§ How to complete this task
Every line below that holds the string "Chairs" should be copied.

§ Provided data
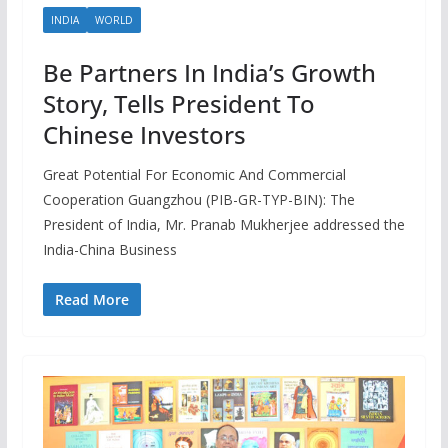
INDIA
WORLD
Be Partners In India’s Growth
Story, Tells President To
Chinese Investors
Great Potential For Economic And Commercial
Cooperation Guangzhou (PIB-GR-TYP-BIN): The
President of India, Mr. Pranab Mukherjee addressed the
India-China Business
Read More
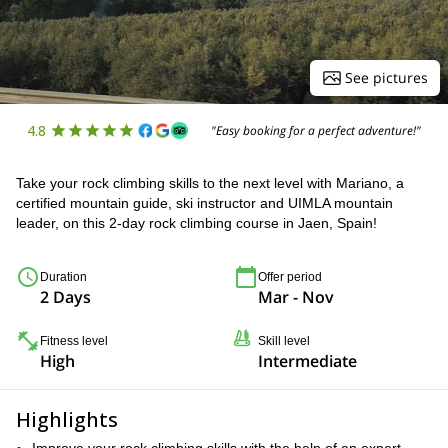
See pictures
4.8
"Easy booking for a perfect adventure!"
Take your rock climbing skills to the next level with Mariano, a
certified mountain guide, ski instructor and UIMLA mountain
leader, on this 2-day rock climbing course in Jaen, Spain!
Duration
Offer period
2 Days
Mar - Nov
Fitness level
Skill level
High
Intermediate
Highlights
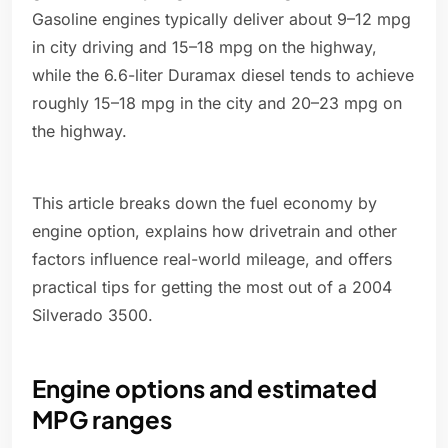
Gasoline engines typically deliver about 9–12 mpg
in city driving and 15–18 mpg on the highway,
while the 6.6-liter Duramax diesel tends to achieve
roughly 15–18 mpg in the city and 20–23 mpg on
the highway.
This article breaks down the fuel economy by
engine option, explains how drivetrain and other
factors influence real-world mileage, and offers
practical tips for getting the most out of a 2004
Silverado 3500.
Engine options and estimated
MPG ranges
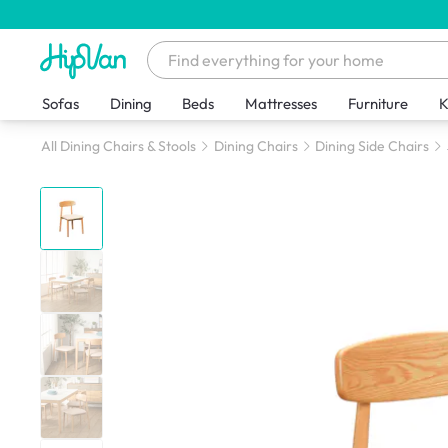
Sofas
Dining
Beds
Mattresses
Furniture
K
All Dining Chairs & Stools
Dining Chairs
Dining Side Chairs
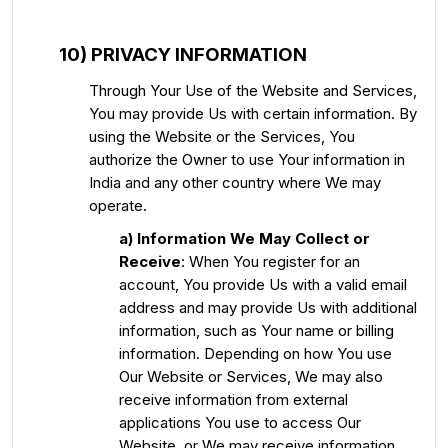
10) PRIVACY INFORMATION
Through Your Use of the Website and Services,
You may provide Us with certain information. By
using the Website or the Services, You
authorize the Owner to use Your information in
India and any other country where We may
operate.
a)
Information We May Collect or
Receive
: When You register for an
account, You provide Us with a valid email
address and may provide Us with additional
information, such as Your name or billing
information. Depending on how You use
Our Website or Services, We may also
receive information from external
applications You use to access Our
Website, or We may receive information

§ Your solution
All Dining Chairs & Stools
Dining Chairs
Dining Side Chairs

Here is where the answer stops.